SENEGAL-AFRIQUE-ECONOMIE
Dakar, 5 mai (APS) – L’Autorité de régulation de la commande publique (ARCOP) du Sénégal et la Banque mondiale ont entamé, lundi, à Dakar, une formation internationale sur ‘’la gestion des contrats de travaux’’, dans le but de ‘’mutualiser les connaissances’’ liées à ce concept et les faire comprendre davantage aux ingénieurs-conseils.
Cette formation de cinq jours (4-8 mai) est destinée à des spécialistes de la commande publique de 11 pays d’Afrique de l’Ouest et du Centre.
‘’En tant qu’autorité publique, nous avons la responsabilité de permettre à nos agents impliqués dans la mise en œuvre des procédures d’avoir une maîtrise’’ de ces contrats, a dit le directeur général de l’ARCOP, Moustapha Djitté.
Cette formation est nécessaire dans la mesure où les bénéficiaires négocient, pour les pouvoirs publics, ‘’des contrats plus complexes les uns que les autres’’, d’après M. Djitté.

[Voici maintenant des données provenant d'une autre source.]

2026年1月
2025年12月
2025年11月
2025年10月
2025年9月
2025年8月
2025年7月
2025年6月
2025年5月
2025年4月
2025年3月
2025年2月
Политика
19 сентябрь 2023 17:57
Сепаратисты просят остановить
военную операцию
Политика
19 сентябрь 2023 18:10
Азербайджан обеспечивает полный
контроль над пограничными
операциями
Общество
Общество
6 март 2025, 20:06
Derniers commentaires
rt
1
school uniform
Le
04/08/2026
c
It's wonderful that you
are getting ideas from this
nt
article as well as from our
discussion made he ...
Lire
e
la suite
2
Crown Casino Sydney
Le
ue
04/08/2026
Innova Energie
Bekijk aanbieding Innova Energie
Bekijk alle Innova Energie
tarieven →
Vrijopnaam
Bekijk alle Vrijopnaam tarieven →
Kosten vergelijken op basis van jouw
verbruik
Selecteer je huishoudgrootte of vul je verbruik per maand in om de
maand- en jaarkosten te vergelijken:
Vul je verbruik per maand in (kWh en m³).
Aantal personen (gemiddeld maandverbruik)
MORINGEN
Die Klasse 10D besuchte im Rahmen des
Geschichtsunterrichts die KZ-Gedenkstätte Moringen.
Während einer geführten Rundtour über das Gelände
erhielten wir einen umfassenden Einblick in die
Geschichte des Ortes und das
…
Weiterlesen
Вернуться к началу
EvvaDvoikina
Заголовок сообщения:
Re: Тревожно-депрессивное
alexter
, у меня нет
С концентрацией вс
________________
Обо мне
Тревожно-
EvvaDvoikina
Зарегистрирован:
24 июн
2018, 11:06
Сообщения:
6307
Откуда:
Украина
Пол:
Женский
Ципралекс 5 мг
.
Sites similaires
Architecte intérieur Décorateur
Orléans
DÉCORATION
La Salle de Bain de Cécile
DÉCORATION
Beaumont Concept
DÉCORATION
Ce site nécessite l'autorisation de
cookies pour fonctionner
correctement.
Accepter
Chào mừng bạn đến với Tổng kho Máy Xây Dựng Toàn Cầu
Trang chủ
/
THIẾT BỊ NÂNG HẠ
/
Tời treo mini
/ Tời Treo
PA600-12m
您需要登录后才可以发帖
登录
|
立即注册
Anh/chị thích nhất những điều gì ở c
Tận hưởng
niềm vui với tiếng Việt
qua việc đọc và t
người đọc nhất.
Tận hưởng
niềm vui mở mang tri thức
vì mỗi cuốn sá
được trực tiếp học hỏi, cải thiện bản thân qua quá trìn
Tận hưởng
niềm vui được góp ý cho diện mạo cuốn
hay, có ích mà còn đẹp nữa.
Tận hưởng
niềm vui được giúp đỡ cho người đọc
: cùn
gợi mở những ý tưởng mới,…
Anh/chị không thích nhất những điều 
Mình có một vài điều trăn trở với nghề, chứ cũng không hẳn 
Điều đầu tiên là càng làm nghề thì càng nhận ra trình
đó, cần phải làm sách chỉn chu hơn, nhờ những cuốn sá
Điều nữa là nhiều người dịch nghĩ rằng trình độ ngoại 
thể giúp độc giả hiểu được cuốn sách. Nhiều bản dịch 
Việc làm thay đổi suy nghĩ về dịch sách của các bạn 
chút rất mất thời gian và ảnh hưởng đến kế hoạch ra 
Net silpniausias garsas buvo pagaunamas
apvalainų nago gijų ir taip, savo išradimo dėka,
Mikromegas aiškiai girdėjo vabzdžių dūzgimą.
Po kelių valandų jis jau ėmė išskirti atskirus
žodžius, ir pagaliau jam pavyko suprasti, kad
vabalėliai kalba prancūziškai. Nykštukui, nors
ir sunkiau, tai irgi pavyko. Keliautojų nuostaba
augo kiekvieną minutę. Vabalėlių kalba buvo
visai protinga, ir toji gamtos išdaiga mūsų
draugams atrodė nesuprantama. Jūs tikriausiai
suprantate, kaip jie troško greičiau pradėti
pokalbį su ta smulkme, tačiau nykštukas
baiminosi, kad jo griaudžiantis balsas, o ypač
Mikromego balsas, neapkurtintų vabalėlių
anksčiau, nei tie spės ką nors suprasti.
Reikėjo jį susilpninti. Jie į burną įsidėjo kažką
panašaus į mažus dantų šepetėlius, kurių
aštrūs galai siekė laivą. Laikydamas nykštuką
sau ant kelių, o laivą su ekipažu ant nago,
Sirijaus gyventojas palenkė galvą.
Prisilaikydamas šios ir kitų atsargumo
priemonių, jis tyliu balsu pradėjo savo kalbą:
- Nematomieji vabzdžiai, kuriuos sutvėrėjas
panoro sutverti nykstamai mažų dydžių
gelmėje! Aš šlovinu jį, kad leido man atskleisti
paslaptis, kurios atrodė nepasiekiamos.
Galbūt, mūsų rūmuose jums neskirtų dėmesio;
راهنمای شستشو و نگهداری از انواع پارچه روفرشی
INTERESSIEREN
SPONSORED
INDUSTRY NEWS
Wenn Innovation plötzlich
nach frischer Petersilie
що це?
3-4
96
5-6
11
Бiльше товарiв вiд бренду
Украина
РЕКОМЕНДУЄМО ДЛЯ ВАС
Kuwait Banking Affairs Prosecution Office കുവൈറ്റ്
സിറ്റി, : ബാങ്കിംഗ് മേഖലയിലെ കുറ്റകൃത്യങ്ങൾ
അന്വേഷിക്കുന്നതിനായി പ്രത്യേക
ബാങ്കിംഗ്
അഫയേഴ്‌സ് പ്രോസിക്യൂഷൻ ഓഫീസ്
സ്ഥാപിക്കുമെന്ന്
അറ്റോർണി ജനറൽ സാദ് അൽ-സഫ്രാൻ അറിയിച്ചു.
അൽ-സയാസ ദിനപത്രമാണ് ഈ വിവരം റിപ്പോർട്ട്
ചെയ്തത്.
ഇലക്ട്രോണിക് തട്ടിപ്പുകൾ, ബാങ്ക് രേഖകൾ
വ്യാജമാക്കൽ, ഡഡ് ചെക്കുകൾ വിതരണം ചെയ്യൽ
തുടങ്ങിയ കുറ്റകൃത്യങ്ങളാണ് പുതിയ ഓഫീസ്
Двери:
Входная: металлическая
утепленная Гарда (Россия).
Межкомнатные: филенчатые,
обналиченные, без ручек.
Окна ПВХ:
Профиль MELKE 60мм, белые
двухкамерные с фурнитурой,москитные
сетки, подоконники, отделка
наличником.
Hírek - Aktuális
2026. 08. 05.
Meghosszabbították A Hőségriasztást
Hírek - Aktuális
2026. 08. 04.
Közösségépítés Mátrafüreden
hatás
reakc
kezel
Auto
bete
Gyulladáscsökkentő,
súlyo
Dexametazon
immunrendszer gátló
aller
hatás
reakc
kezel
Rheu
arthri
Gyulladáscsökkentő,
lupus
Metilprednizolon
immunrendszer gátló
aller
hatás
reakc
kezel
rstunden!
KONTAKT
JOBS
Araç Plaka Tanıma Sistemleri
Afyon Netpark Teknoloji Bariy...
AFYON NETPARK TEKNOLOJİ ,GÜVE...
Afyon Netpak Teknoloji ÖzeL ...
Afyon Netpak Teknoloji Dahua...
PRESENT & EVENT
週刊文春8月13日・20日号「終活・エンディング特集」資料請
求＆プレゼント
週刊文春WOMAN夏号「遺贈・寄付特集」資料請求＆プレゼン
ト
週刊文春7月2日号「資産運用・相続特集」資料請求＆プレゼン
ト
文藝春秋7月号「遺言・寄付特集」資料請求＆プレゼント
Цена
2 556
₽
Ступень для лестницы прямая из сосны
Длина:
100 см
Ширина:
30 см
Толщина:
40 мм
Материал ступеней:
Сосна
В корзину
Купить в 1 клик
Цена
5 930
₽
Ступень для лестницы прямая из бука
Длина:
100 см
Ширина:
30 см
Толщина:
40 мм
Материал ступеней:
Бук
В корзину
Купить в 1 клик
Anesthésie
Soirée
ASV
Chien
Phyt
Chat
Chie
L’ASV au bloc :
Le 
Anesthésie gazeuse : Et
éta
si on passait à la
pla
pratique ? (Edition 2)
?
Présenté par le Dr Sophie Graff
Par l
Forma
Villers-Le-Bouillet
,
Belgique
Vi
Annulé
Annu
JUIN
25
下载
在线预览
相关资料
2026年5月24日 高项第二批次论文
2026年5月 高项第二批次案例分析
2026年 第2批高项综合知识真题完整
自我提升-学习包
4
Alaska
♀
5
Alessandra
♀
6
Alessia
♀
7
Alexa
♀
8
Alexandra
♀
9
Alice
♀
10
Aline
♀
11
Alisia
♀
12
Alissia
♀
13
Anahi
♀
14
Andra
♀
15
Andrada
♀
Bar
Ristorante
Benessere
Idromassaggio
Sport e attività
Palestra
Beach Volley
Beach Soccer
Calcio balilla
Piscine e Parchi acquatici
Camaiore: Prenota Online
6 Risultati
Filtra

‘’Si nous sommes dans un contrat dont le partenaire a une meilleure maîtrise et une meilleure compréhension que nous de la suite, l’efficacité de l’action d’investissement de l’État risque d’être sérieusement compromise’’, a-t-il souligné.

Le directeur général de l’ARCOP, Moustapha Djitté
Il devient nécessaire, dès lors, de former ces experts à la gestion des contrats de travaux dits FIDIC, qui sont ‘’très complexes’’.
Les contrats FIDIC – de la Fédération internationale des ingénieurs-conseils – sont des modèles standards de contrats de construction, de référence internationale, pour les grands projets d’ingénierie. Ils se caractérisent par une répartition équilibrée des risques, des rôles clairs entre l’employeur, l’ingénieur et l’entrepreneur, et l’usage fréquent de l’arbitrage pour résoudre les litiges.
‘’C’est dans l’exécution que nous avons particulièrement des difficultés, surtout quand il y a des incidents par rapport à l’exécution ou une modification de la loi sous l’emprise de laquelle le contrat a été passé et souscrit’’, a souligné le directeur général de l’ARCOP.
Des différends peuvent survenir lors de l’exécution de ces contrats, selon lui. M. Djitté pense qu’il faut, pour la formation de cinq jours, ‘’mettre l’accent’’ sur le renforcement de l’expertise.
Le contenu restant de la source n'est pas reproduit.